I knew I was adopted, though. Leona had read me a book about being adopted when I was three years old, but I didn’t really understand what it meant then. She had told me that out of all the boys in the world, she had chosen me to be her son because I was special.

What she meant didn’t sink in until one afternoon when I was playing with my friends Jeff and Tommy.

“Your real mama didn’t love you,” Jeff informed me, having overheard his parents say that I was adopted. In the South, gossiping about neighbors is a pleasant way to spend a humid afternoon.

“Yeah, your mama gave you away,” Tommy added.

“That’s not true,” I cried.

“Is too,” they replied in unison.

“Is not,” I shot back, before running away from them as fast as I could. When I got home, I ran into my room, thinking about what they had said, wondering if it was true.

At dinner, Leona could tell something was wrong as I picked at my food with my head down.

“What’s the matter, honey?” she said.

“Jeff and Todd told me that my real mommy didn’t love me, so she gave me away. Mama, why did my real mommy give me away?”

Loyd softly kicked Leona under the table, warning her to handle this with care.

Leona chose her words carefully, realizing the impact they could have. “Oh, honey, that’s just not true. Your mommy loved you so, so much that she gave you to us because she knew she couldn’t be a good mommy for you and take care of you the way we can. God wanted you here for me and your daddy to be your family, so you would have a wonderful home and a mommy and daddy to take care of you the way your mommy wished she could.”

Loyd and Leona held their breath as they waited for my reaction.

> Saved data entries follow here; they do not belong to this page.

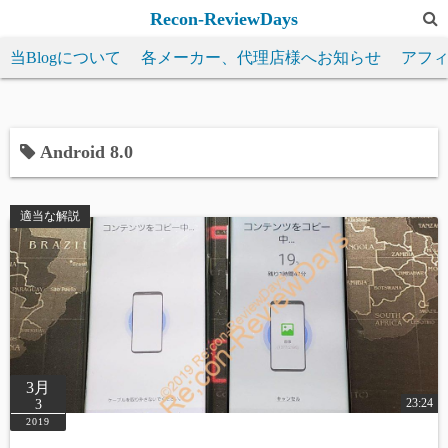
コ
Recon-ReviewDays
ン
当Blogについて
各メーカー、代理店様へお知らせ
アフ
テ
ン
ツ
へ
Android 8.0
ス
キ
適当な解説
ッ
プ
3月
23:24
3
2019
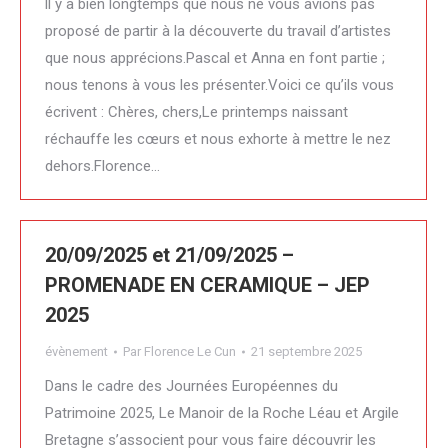
ll y a bien longtemps que nous ne vous avions pas
proposé de partir à la découverte du travail d’artistes
que nous apprécions.Pascal et Anna en font partie ;
nous tenons à vous les présenter.Voici ce qu’ils vous
écrivent : Chères, chers,Le printemps naissant
réchauffe les cœurs et nous exhorte à mettre le nez
dehors.Florence…
20/09/2025 et 21/09/2025 –
PROMENADE EN CERAMIQUE – JEP
2025
évènement
Par
Florence Le Cun
21 septembre 2025
Dans le cadre des Journées Européennes du
Patrimoine 2025, Le Manoir de la Roche Léau et Argile
Bretagne s’associent pour vous faire découvrir les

I sat there for a moment, thinking about what she had said, and then I smiled a big, happy smile. “I’m glad God told my mommy to give me to you and Daddy. I know she loved me, too.”

I never questioned why my mother hadn’t wanted me again. But after that, I always felt as though my aunts and uncles stared at me more than necessary, as if they were trying to figure out who I was and why my mother had given me away. They never said anything and always treated me well, but my red hair and freckles made them wonder. Did that red hair come from my real mother or from my real father? It seemed I would never know the answer to that question, but I felt so loved in the Stewart home that it hardly seemed to matter.

Even after Loyd and Leona’s biological child, Christy, was born, there was never any differentiation between us. My parents loved all of us equally and went out of their way to make sure that Cindy and I knew we were as important as Christy.

But all the love in the world wasn’t enough to stop me from experiencing anxiety that I couldn’t comprehend. It began one Saturday when I was six. Loyd and Leona had taken us to visit our Courville cousins in Krotz Springs. My cousin Ken and I spent the day climbing trees and placing pennies on the railroad tracks on top of the ring levee that surrounded the town. When Ken invited me to spend the night, I hurried to ask my parents. Loyd and Leona agreed that I could and promised they would return to collect me the next day after church. After kissing my mom and dad good-bye, I watched my parents drive away.